● WHAT IS REQUIRED
What you copy should be the lines from the one with "bp@xxxxxxxxx" through the end of the entries, word for word. Omit the pictures.

—————

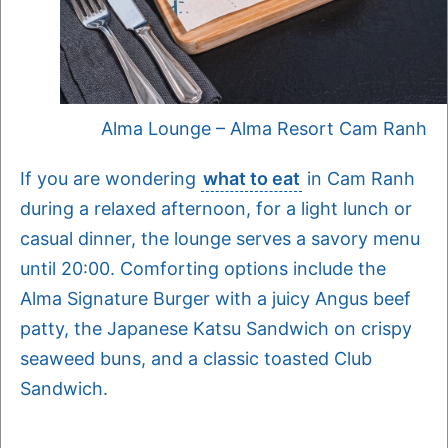
Alma Lounge – Alma Resort Cam Ranh
If you are wondering
what to eat
in Cam Ranh
during a relaxed afternoon, for a light lunch or
casual dinner, the lounge serves a savory menu
until 20:00. Comforting options include the
Alma Signature Burger with a juicy Angus beef
patty, the Japanese Katsu Sandwich on crispy
seaweed buns, and a classic toasted Club
Sandwich.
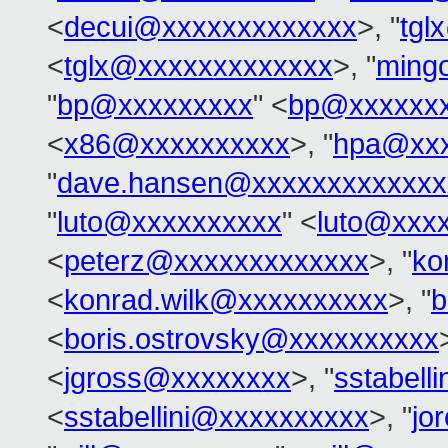
<
decui@xxxxxxxxxxxxx
>, "
tgl
<
tglx@xxxxxxxxxxxxx
>, "
ming
"
bp@xxxxxxxxx
" <
bp@xxxxxx
<
x86@xxxxxxxxxx
>, "
hpa@xxx
"
dave.hansen@xxxxxxxxxxxxx
"
luto@xxxxxxxxxx
" <
luto@xxx
<
peterz@xxxxxxxxxxxxx
>, "
ko
<
konrad.wilk@xxxxxxxxxx
>, "
b
<
boris.ostrovsky@xxxxxxxxxx
<
jgross@xxxxxxxx
>, "
sstabell
<
sstabellini@xxxxxxxxxx
>, "
jo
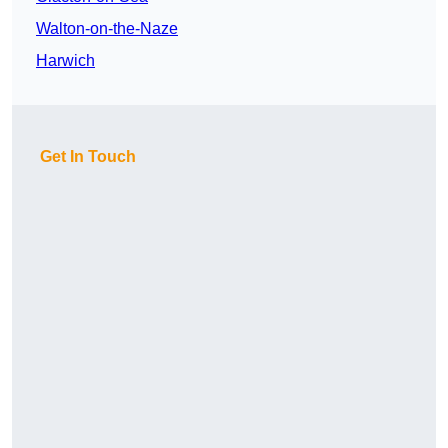
Walton-on-the-Naze
Harwich
Get In Touch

—————

● SOLUTION
bp@xxxxxxxxx
" <
bp@xxxxxx
<
x86@xxxxxxxxxx
>, "
hpa@xxx
"
dave.hansen@xxxxxxxxxxxxx
"
luto@xxxxxxxxxx
" <
luto@xxx
<
peterz@xxxxxxxxxxxxx
>, "
ko
<
konrad.wilk@xxxxxxxxxx
>, "
b
<
boris.ostrovsky@xxxxxxxxxx
<
jgross@xxxxxxxx
>, "
sstabell
<
sstabellini@xxxxxxxxxx
>, "
jo
Walton-on-the-Naze
Harwich
Get In Touch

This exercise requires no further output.